**Work item:**
Within the records below, find each line with the word "جریانات" and copy it out.

Collected data

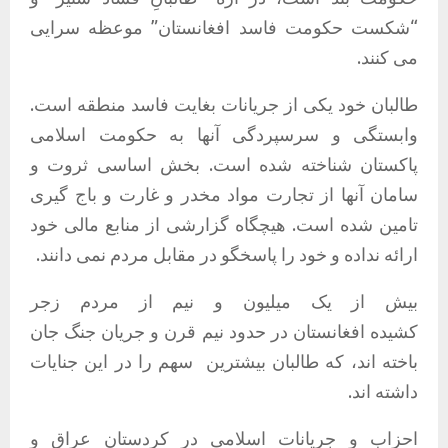
“شکست حکومت فاسد افغانستان” موعظه سرایی
می کنند.
طالبان خود یکی از جریانات بغایت فاسد منطقه است.
وابستگی و سرسپردگی آنها به حکومت اسلامی
پاکستان شناخته شده است. بخش اساسی ثروت و
سامان آنها از تجارت مواد مخدر و غارت و باج گیری
تامین شده است. هیچگاه گزارشی از منابع مالی خود
ارائه نداده و خود را پاسخگو در مقابل مردم نمی دانند.
بیش از یک میلیون و نیم از مردم زجر
کشیده افغانستان در حدود نیم قرن و جریان جنگ جان
باخته اند، که طالبان بیشترین
سهم را در این جنایات
داشته اند.
احزاب و جریانات اسلامی در کردستان عراق و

**Exercise solution:**
طالبان خود یکی از جریانات بغایت فاسد منطقه است.
احزاب و جریانات اسلامی در کردستان عراق و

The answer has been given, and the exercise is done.